● **YOUR INSTRUCTIONS**
An unchanged copy of each entry below is needed; keep the pictures out of it.

Page images and extracted text:
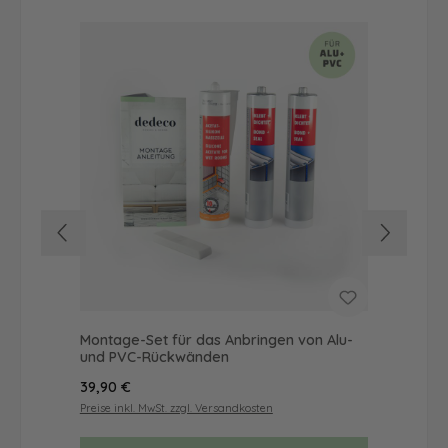
Montage-Set für das Anbringen von Alu-
Dus
und PVC-Rückwänden
Ba
Regulärer Preis:
Reg
39,90 €
57
Preise inkl. MwSt. zzgl. Versandkosten
Prei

● **WRITTEN ANSWER**
Montage-Set für das Anbringen von Alu-
Dus
und PVC-Rückwänden
Ba
Regulärer Preis:
Reg
39,90 €
57
Preise inkl. MwSt. zzgl. Versandkosten
Prei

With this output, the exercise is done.